> _Directions for this task_
After finding the line with "ＩT 活用・法人化された安定環境で司法書士と" in the data below, set down exactly each line through the one with "возраста о родном городе", inclusive, and stop there.

[Data records — start]

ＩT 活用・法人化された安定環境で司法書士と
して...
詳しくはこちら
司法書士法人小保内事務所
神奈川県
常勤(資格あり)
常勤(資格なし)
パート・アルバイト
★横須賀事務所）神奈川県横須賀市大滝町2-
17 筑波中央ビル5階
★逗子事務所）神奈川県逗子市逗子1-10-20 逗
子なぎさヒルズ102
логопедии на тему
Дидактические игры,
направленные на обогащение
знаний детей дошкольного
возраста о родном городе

[Data records — finish]
[Data records — start]

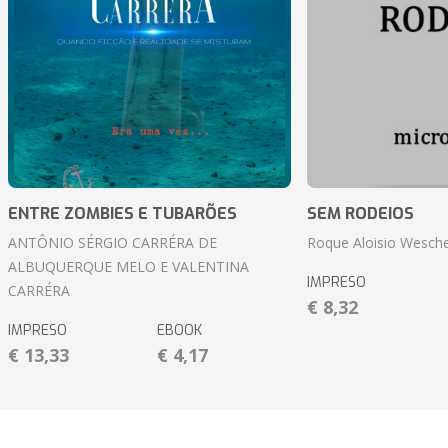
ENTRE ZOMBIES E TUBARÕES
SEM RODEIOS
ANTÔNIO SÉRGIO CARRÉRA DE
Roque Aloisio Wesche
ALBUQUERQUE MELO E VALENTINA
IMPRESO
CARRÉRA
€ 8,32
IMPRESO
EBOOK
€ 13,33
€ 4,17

[Data records — finish]

> _Written reply_
ＩT 活用・法人化された安定環境で司法書士と
して...
詳しくはこちら
司法書士法人小保内事務所
神奈川県
常勤(資格あり)
常勤(資格なし)
パート・アルバイト
★横須賀事務所）神奈川県横須賀市大滝町2-
17 筑波中央ビル5階
★逗子事務所）神奈川県逗子市逗子1-10-20 逗
子なぎさヒルズ102
логопедии на тему
Дидактические игры,
направленные на обогащение
знаний детей дошкольного
возраста о родном городе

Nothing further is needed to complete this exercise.